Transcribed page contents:
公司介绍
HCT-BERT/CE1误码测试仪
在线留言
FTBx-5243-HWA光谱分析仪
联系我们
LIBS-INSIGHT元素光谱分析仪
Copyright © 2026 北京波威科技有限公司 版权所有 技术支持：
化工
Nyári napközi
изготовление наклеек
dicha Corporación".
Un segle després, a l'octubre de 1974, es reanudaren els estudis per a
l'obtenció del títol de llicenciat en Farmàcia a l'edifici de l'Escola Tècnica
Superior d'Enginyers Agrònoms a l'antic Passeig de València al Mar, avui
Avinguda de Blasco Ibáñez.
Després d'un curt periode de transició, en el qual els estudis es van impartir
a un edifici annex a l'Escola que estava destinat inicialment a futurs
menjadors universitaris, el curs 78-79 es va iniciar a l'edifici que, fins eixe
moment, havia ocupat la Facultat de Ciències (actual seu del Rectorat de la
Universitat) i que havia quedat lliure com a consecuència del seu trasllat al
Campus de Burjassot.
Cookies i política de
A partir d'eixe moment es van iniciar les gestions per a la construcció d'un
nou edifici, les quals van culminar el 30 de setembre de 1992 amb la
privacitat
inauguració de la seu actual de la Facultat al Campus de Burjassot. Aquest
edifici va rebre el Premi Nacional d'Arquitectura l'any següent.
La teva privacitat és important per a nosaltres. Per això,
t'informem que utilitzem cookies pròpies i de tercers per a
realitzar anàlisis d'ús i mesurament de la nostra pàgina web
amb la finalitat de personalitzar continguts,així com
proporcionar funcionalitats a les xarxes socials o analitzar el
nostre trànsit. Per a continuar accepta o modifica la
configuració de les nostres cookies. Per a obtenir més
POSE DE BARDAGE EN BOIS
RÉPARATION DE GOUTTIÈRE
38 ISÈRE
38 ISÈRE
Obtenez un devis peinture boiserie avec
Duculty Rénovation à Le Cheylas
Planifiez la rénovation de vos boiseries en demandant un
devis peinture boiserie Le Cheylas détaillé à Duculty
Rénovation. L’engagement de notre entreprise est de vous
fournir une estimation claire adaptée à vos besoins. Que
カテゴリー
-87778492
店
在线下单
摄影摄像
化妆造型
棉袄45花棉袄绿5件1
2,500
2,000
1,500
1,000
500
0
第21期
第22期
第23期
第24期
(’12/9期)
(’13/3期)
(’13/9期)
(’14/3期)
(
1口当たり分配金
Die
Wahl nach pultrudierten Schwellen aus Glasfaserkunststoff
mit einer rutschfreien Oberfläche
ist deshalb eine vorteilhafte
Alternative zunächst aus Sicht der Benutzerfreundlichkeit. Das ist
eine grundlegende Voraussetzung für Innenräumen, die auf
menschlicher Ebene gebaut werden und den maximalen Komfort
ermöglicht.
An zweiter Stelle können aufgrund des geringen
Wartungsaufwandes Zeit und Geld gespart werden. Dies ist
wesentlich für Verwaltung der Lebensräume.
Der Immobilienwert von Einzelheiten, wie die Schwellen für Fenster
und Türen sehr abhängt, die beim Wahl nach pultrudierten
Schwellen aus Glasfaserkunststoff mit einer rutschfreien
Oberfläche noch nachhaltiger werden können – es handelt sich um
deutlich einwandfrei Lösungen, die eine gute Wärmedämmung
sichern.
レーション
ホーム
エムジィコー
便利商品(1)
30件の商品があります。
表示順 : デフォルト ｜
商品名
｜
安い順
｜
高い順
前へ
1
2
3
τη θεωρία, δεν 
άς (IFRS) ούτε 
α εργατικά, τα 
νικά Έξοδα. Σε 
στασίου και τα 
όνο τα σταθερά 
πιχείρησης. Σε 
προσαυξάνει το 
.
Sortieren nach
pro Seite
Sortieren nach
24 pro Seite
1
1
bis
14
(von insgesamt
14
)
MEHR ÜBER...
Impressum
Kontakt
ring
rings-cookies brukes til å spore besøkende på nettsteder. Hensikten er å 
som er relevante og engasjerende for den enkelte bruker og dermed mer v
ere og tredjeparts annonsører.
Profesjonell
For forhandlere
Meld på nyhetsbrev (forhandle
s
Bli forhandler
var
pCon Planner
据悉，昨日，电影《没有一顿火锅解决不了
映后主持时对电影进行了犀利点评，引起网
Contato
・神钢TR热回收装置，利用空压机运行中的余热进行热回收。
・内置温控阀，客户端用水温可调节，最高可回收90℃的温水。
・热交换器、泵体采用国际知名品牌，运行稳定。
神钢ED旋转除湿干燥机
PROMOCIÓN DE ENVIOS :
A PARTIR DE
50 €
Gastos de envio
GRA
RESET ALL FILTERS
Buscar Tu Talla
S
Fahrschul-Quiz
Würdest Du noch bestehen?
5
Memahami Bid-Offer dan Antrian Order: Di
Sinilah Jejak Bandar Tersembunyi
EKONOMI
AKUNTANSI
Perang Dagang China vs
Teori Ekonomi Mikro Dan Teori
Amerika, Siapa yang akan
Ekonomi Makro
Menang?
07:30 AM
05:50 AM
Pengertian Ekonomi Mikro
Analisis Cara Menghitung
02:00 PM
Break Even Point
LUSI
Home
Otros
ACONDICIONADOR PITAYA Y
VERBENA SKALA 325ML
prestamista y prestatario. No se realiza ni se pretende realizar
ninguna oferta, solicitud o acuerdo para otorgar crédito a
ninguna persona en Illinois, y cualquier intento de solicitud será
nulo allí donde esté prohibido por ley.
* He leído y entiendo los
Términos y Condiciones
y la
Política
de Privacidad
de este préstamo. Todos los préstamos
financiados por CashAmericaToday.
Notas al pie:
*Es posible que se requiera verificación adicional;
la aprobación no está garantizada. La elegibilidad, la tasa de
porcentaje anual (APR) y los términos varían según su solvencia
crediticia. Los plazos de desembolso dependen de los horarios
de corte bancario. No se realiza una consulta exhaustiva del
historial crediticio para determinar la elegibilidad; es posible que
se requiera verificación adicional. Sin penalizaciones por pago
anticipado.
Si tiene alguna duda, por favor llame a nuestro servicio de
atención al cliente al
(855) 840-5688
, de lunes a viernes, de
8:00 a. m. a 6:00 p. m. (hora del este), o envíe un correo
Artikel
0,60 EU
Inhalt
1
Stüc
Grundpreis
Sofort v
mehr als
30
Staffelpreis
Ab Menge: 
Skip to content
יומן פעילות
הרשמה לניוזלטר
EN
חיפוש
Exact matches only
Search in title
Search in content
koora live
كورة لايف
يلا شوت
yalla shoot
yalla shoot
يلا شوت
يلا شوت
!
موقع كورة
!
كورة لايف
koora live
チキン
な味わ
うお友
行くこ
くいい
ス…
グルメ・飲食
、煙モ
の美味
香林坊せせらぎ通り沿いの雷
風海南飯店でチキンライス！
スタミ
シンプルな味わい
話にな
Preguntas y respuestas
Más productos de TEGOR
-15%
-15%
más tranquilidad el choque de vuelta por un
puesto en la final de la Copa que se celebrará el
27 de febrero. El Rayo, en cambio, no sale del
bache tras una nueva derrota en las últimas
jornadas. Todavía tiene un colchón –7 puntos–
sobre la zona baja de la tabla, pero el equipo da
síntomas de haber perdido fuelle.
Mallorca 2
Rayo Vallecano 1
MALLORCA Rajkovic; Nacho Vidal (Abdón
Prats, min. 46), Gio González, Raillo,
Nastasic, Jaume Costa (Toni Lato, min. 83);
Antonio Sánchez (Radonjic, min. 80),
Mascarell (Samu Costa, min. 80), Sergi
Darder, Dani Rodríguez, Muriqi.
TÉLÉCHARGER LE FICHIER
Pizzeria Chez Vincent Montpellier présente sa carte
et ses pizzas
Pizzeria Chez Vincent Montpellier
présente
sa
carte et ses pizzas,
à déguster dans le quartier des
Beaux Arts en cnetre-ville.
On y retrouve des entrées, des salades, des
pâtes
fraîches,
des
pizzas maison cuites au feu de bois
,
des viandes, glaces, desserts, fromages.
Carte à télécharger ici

*THE TASK*.
All entries should be given again precisely as they appear above.

*TASK RESULT*.
公司介绍
HCT-BERT/CE1误码测试仪
在线留言
FTBx-5243-HWA光谱分析仪
联系我们
LIBS-INSIGHT元素光谱分析仪
Copyright © 2026 北京波威科技有限公司 版权所有 技术支持：
化工
Nyári napközi
изготовление наклеек
dicha Corporación".
Un segle després, a l'octubre de 1974, es reanudaren els estudis per a
l'obtenció del títol de llicenciat en Farmàcia a l'edifici de l'Escola Tècnica
Superior d'Enginyers Agrònoms a l'antic Passeig de València al Mar, avui
Avinguda de Blasco Ibáñez.
Després d'un curt periode de transició, en el qual els estudis es van impartir
a un edifici annex a l'Escola que estava destinat inicialment a futurs
menjadors universitaris, el curs 78-79 es va iniciar a l'edifici que, fins eixe
moment, havia ocupat la Facultat de Ciències (actual seu del Rectorat de la
Universitat) i que havia quedat lliure com a consecuència del seu trasllat al
Campus de Burjassot.
Cookies i política de
A partir d'eixe moment es van iniciar les gestions per a la construcció d'un
nou edifici, les quals van culminar el 30 de setembre de 1992 amb la
privacitat
inauguració de la seu actual de la Facultat al Campus de Burjassot. Aquest
edifici va rebre el Premi Nacional d'Arquitectura l'any següent.
La teva privacitat és important per a nosaltres. Per això,
t'informem que utilitzem cookies pròpies i de tercers per a
realitzar anàlisis d'ús i mesurament de la nostra pàgina web
amb la finalitat de personalitzar continguts,així com
proporcionar funcionalitats a les xarxes socials o analitzar el
nostre trànsit. Per a continuar accepta o modifica la
configuració de les nostres cookies. Per a obtenir més
POSE DE BARDAGE EN BOIS
RÉPARATION DE GOUTTIÈRE
38 ISÈRE
38 ISÈRE
Obtenez un devis peinture boiserie avec
Duculty Rénovation à Le Cheylas
Planifiez la rénovation de vos boiseries en demandant un
devis peinture boiserie Le Cheylas détaillé à Duculty
Rénovation. L’engagement de notre entreprise est de vous
fournir une estimation claire adaptée à vos besoins. Que
カテゴリー
-87778492
店
在线下单
摄影摄像
化妆造型
棉袄45花棉袄绿5件1
2,500
2,000
1,500
1,000
500
0
第21期
第22期
第23期
第24期
(’12/9期)
(’13/3期)
(’13/9期)
(’14/3期)
(
1口当たり分配金
Die
Wahl nach pultrudierten Schwellen aus Glasfaserkunststoff
mit einer rutschfreien Oberfläche
ist deshalb eine vorteilhafte
Alternative zunächst aus Sicht der Benutzerfreundlichkeit. Das ist
eine grundlegende Voraussetzung für Innenräumen, die auf
menschlicher Ebene gebaut werden und den maximalen Komfort
ermöglicht.
An zweiter Stelle können aufgrund des geringen
Wartungsaufwandes Zeit und Geld gespart werden. Dies ist
wesentlich für Verwaltung der Lebensräume.
Der Immobilienwert von Einzelheiten, wie die Schwellen für Fenster
und Türen sehr abhängt, die beim Wahl nach pultrudierten
Schwellen aus Glasfaserkunststoff mit einer rutschfreien
Oberfläche noch nachhaltiger werden können – es handelt sich um
deutlich einwandfrei Lösungen, die eine gute Wärmedämmung
sichern.
レーション
ホーム
エムジィコー
便利商品(1)
30件の商品があります。
表示順 : デフォルト ｜
商品名
｜
安い順
｜
高い順
前へ
1
2
3
τη θεωρία, δεν 
άς (IFRS) ούτε 
α εργατικά, τα 
νικά Έξοδα. Σε 
στασίου και τα 
όνο τα σταθερά 
πιχείρησης. Σε 
προσαυξάνει το 
.
Sortieren nach
pro Seite
Sortieren nach
24 pro Seite
1
1
bis
14
(von insgesamt
14
)
MEHR ÜBER...
Impressum
Kontakt
ring
rings-cookies brukes til å spore besøkende på nettsteder. Hensikten er å 
som er relevante og engasjerende for den enkelte bruker og dermed mer v
ere og tredjeparts annonsører.
Profesjonell
For forhandlere
Meld på nyhetsbrev (forhandle
s
Bli forhandler
var
pCon Planner
据悉，昨日，电影《没有一顿火锅解决不了
映后主持时对电影进行了犀利点评，引起网
Contato
・神钢TR热回收装置，利用空压机运行中的余热进行热回收。
・内置温控阀，客户端用水温可调节，最高可回收90℃的温水。
・热交换器、泵体采用国际知名品牌，运行稳定。
神钢ED旋转除湿干燥机
PROMOCIÓN DE ENVIOS :
A PARTIR DE
50 €
Gastos de envio
GRA
RESET ALL FILTERS
Buscar Tu Talla
S
Fahrschul-Quiz
Würdest Du noch bestehen?
5
Memahami Bid-Offer dan Antrian Order: Di
Sinilah Jejak Bandar Tersembunyi
EKONOMI
AKUNTANSI
Perang Dagang China vs
Teori Ekonomi Mikro Dan Teori
Amerika, Siapa yang akan
Ekonomi Makro
Menang?
07:30 AM
05:50 AM
Pengertian Ekonomi Mikro
Analisis Cara Menghitung
02:00 PM
Break Even Point
LUSI
Home
Otros
ACONDICIONADOR PITAYA Y
VERBENA SKALA 325ML
prestamista y prestatario. No se realiza ni se pretende realizar
ninguna oferta, solicitud o acuerdo para otorgar crédito a
ninguna persona en Illinois, y cualquier intento de solicitud será
nulo allí donde esté prohibido por ley.
* He leído y entiendo los
Términos y Condiciones
y la
Política
de Privacidad
de este préstamo. Todos los préstamos
financiados por CashAmericaToday.
Notas al pie:
*Es posible que se requiera verificación adicional;
la aprobación no está garantizada. La elegibilidad, la tasa de
porcentaje anual (APR) y los términos varían según su solvencia
crediticia. Los plazos de desembolso dependen de los horarios
de corte bancario. No se realiza una consulta exhaustiva del
historial crediticio para determinar la elegibilidad; es posible que
se requiera verificación adicional. Sin penalizaciones por pago
anticipado.
Si tiene alguna duda, por favor llame a nuestro servicio de
atención al cliente al
(855) 840-5688
, de lunes a viernes, de
8:00 a. m. a 6:00 p. m. (hora del este), o envíe un correo
Artikel
0,60 EU
Inhalt
1
Stüc
Grundpreis
Sofort v
mehr als
30
Staffelpreis
Ab Menge: 
Skip to content
יומן פעילות
הרשמה לניוזלטר
EN
חיפוש
Exact matches only
Search in title
Search in content
koora live
كورة لايف
يلا شوت
yalla shoot
yalla shoot
يلا شوت
يلا شوت
!
موقع كورة
!
كورة لايف
koora live
チキン
な味わ
うお友
行くこ
くいい
ス…
グルメ・飲食
、煙モ
の美味
香林坊せせらぎ通り沿いの雷
風海南飯店でチキンライス！
スタミ
シンプルな味わい
話にな
Preguntas y respuestas
Más productos de TEGOR
-15%
-15%
más tranquilidad el choque de vuelta por un
puesto en la final de la Copa que se celebrará el
27 de febrero. El Rayo, en cambio, no sale del
bache tras una nueva derrota en las últimas
jornadas. Todavía tiene un colchón –7 puntos–
sobre la zona baja de la tabla, pero el equipo da
síntomas de haber perdido fuelle.
Mallorca 2
Rayo Vallecano 1
MALLORCA Rajkovic; Nacho Vidal (Abdón
Prats, min. 46), Gio González, Raillo,
Nastasic, Jaume Costa (Toni Lato, min. 83);
Antonio Sánchez (Radonjic, min. 80),
Mascarell (Samu Costa, min. 80), Sergi
Darder, Dani Rodríguez, Muriqi.
TÉLÉCHARGER LE FICHIER
Pizzeria Chez Vincent Montpellier présente sa carte
et ses pizzas
Pizzeria Chez Vincent Montpellier
présente
sa
carte et ses pizzas,
à déguster dans le quartier des
Beaux Arts en cnetre-ville.
On y retrouve des entrées, des salades, des
pâtes
fraîches,
des
pizzas maison cuites au feu de bois
,
des viandes, glaces, desserts, fromages.
Carte à télécharger ici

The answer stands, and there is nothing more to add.